Inventors sometimes even INTENTIONALLY leave gaps in their invention disclosure in a misguided attempt to protect what they see as a trade secret, or the “secret sauce.” But you can’t mix trade secret protection and patent protection. To get patent rights, you must fully disclose your invention such that “one of average skill in the art” can make and use the invention without “undue experimentation.” If an inventor leaves out critical information from their disclosure to keep some part of their invention a secret, then their provisional patent application won’t adequately disclose their invention. It will then be as if the provisional application was never filed at all. With the later priority date of the non-provisional patent application, they can lose foreign rights and possibly US rights as well.

A Good Patent Application Starts with Writing the Claims First, But a Provisional Application Doesn’t Require Writing Any Claims

Writing a good broad patent application starts with drafting a broad set of claims, and then teaching the invention in the patent application to support those claims. By disclosing the invention first in a provisional patent application, you are tying your patent attorney’s hands, requiring that claims be written using only what you’ve already disclosed, and using only the particular words that you used to disclose your invention.

In the case of MPHJ Tech v. Ricoh, the Federal Circuit affirmed that “a provisional application can contribute to understanding of the claims.” So it is vital that when writing any provisional application, possible future claims are considered that could be in the non-provisional application. The easiest way to accomplish this is to skip the provisional entirely, and simply start by preparing a non-provisional application.


A Provisional Patent Application Makes It Harder to License or Sell Your Invention to Other Companies

Invention marketing companies often advise their customers to file a provisional patent application so they can first test the market for the invention before investing money in a full patent application.
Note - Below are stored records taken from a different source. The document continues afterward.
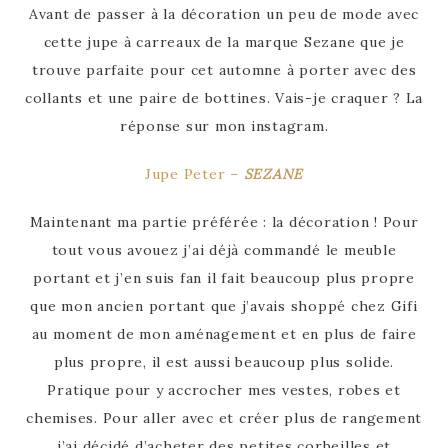
Avant de passer à la décoration un peu de mode avec
cette jupe à carreaux de la marque Sezane que je
trouve parfaite pour cet automne à porter avec des
collants et une paire de bottines. Vais-je craquer ? La
réponse sur mon instagram.
Jupe Peter –
SEZANE
Maintenant ma partie préférée : la décoration ! Pour
tout vous avouez j’ai déjà commandé le meuble
portant et j’en suis fan il fait beaucoup plus propre
que mon ancien portant que j’avais shoppé chez Gifi
au moment de mon aménagement et en plus de faire
plus propre, il est aussi beaucoup plus solide.
Pratique pour y accrocher mes vestes, robes et
chemises. Pour aller avec et créer plus de rangement
j’ai décidé d’acheter des petites corbeilles et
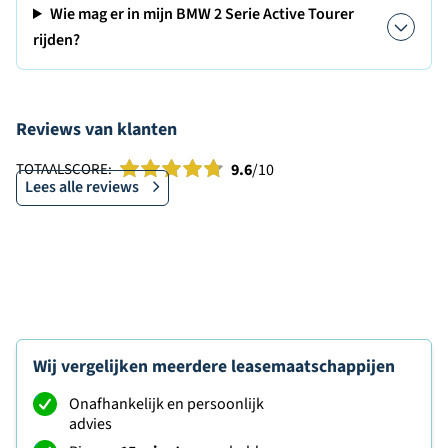
Wie mag er in mijn BMW 2 Serie Active Tourer
rijden?
Reviews van klanten
TOTAALSCORE:
9.6
/10
Lees alle reviews
Wij vergelijken meerdere leasemaatschappijen
Onafhankelijk en persoonlijk
advies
The flaw in that approach is that the provisional patent application doesn’t require any claims, which are essentially the property lines for your intellectual property. Without presenting any clear property lines, who would buy your intellectual property? Imagine if you tried to sell someone a plot of land with just a wave of your hand suggesting that you own all of that land over there. They would reasonably want to wait for a surveyor to professionally mark out the property lines.

Even if companies might be interested in buying or licensing your invention, arriving with just a provisional patent application shows that you yourself are not sufficiently confident in your own invention to actually invest in a full patent application.

A provisional patent application suggests to companies that you are just testing the waters, ready to drop your invention if no company is interested. They are then free to discourage you, only to later scoop up your invention and run with it after you’ve voluntarily forfeited your invention rights.

Companies know that a provisional patent application automatically expires after one year, at which time you will have lost all of your rights if you haven’t properly filed a full non-provisional patent application. Companies can easily wait that year. Then, if you did forfeit your rights by not following up with filing a non-provisional patent application, they can step in and just take your invention without compensating you.

Or, if they don’t want to wait that year, they can look at the narrow scope of your provisional patent application and develop their own version of your invention using a workaround that isn’t in your disclosure, thereby not infringing your claims, even if you eventually do receive a patent.


A Provisional Patent Application Delays Issuing of Your Patent

Filing a provisional patent application delays getting an issued patent by up to a full year.

Whether you’re a small business, a startup, or an individual inventor, you want to get your patent issued as soon as possible. The sooner you get an issued patent, the sooner you can ASSERT your rights, SELL your rights, or LICENSE your rights. Having an issued patent is an actual asset that increases the financial value of your company, and attracts more investors.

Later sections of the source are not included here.